Here's the headline to which I refer in the headline of this post:
How Michael Prager’s Book Helped Me Make Lunch for My Kid
The writer, who goes by the name Raphelia on her blog, Recognizing Abundance, is referring to a bit in the book in which I quote really good advice I got from my pal and mentor, Phil Werdell. He said that if, when I'm measuring out my yogurt, a smear of it gets on my finger, I should wipe it off, not lick it off.
Can I just share with you, my friends, that even though this might seem like petty, anal bullshit, it is a deeply important concept.
On the practical level, big deal, right? If that happened every day, even, would it amount to a cup of yogurt over the year? What, a couple hundred calories? B.F.D!
But no: The salient point regards boundaries. If my plan calls a cup of yogurt, that's not a cup and a smear.
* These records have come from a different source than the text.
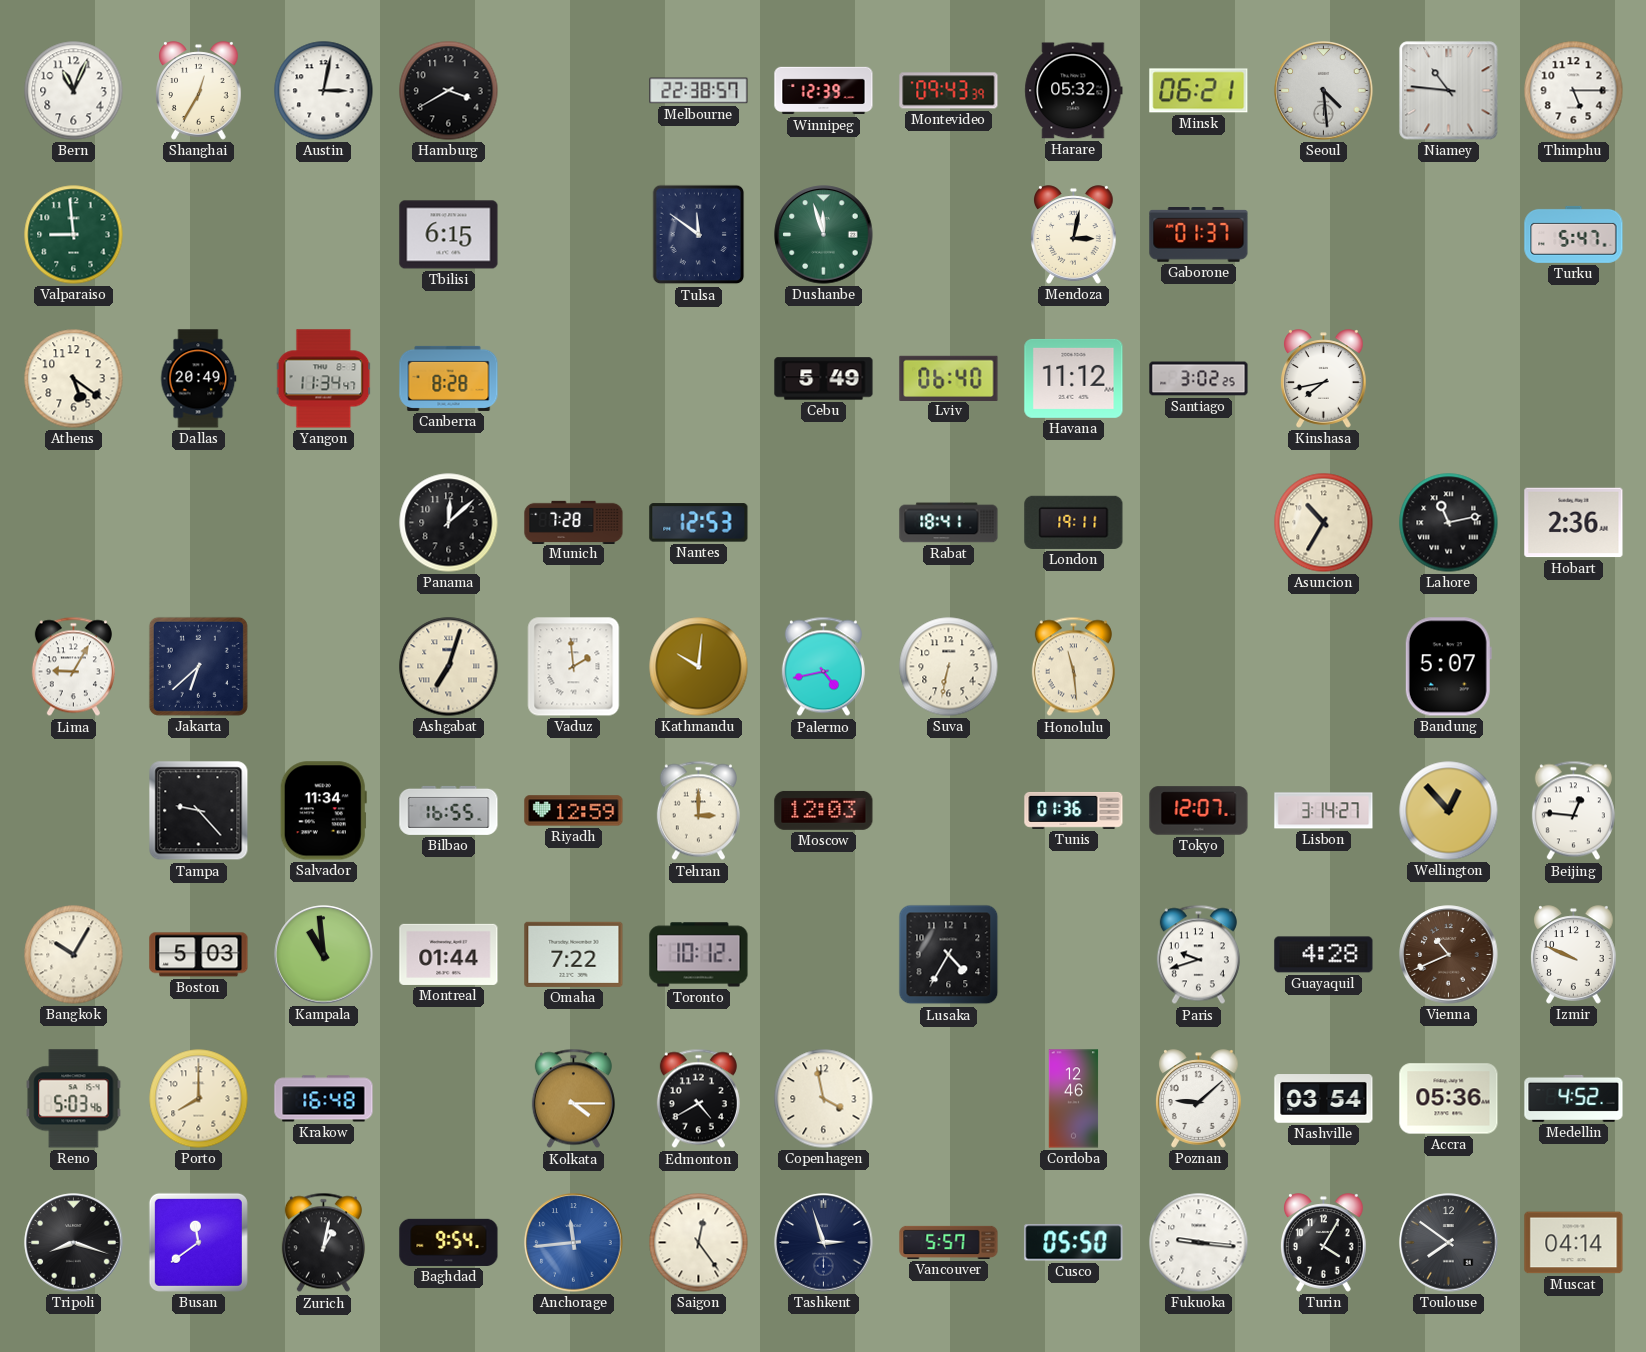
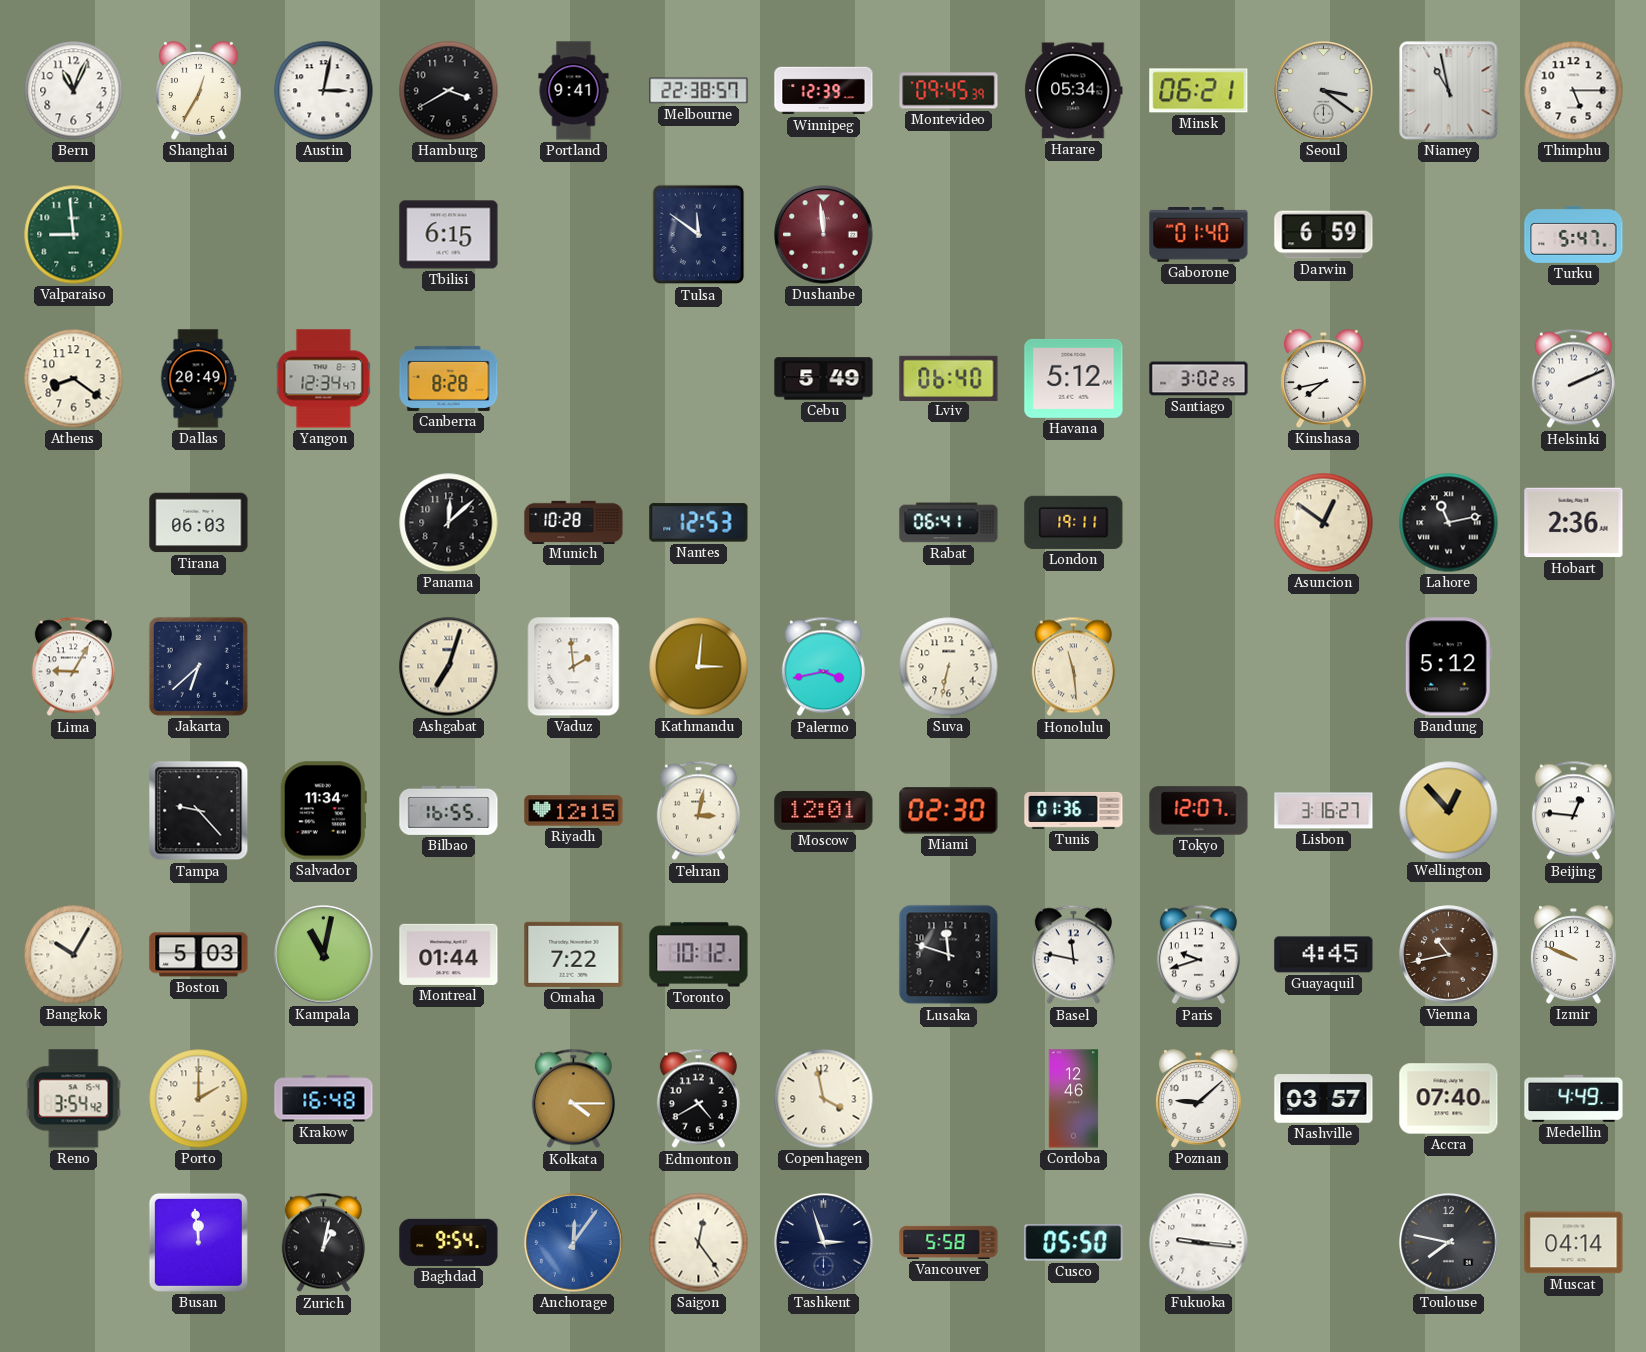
Portland: none -> 9:41
Montevideo: 09:43 -> 09:45
Harare: 05:32 -> 05:34
Seoul: 4:29 -> 3:21
Niamey: 10:46 -> 10:58
Dushanbe: 11:57 -> 11:59
Dushanbe dial: green -> burgundy
Mendoza: 3:02 -> none
Gaborone: 01:37 -> 01:40
Darwin: none -> 6:59
Athens: 5:21 -> 8:21
Yangon: 11:34 -> 12:34
Havana: 11:12 -> 5:12
Helsinki: none -> 2:11
Tirana: none -> 06:03
Munich: 7:28 -> 10:28
Rabat: 18:41 -> 06:41
Asuncion: 10:35 -> 12:51
Kathmandu: 10:01 -> 3:01
Palermo: 4:43 -> 3:43
Bandung: 5:07 -> 5:12
Riyadh: 12:59 -> 12:15
Tehran: 3:00 -> 3:02
Moscow: 12:03 -> 12:01
Miami: none -> 02:30
Lisbon: 3:14 -> 3:16
Kampala: 10:59 -> 11:02
Lusaka: 4:35 -> 11:48
Basel: none -> 11:47
Guayaquil: 4:28 -> 4:45
Vienna: 10:41 -> 10:43
Reno: 5:03 -> 3:54
Porto: 8:00 -> 2:00
Nashville: 03:54 -> 03:57
Accra: 05:36 -> 07:40
Medellin: 4:52 -> 4:49
Tripoli: 8:18 -> none
Busan: 11:39 -> 11:59
Anchorage: 11:44 -> 12:06
Vancouver: 5:57 -> 5:58
Turin: 4:05 -> none
Toulouse: 7:51 -> 7:47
I've found that when I "get away with" a smear, I am more likely, say, to toss that last piece of carrot, the one that didn't fit in the measuring cup, into my mouth. And if that goes "OK," then some other tiny boundary fall is coming.
When you have — when I have — boundaries that are more like options than living guidelines, I'm really just waiting for the big crash. That's not dogma, that's experience, from an era when I didn't go more than a month or two without breaking out in a binge. OK, it is dogma now, but it came from experience.
I've heard it observed that the only definition of a writer is one who writes. You can say you're a writer, but it's really only determined by action. The same thing goes for having boundaries: I can say whatever I want, but evidence of having boundaries is only by acting within them.
Thanks to Raphelia for finding meaning in the story, which gave me the spur to talk about it. Thanks also to her, of course, for the mention.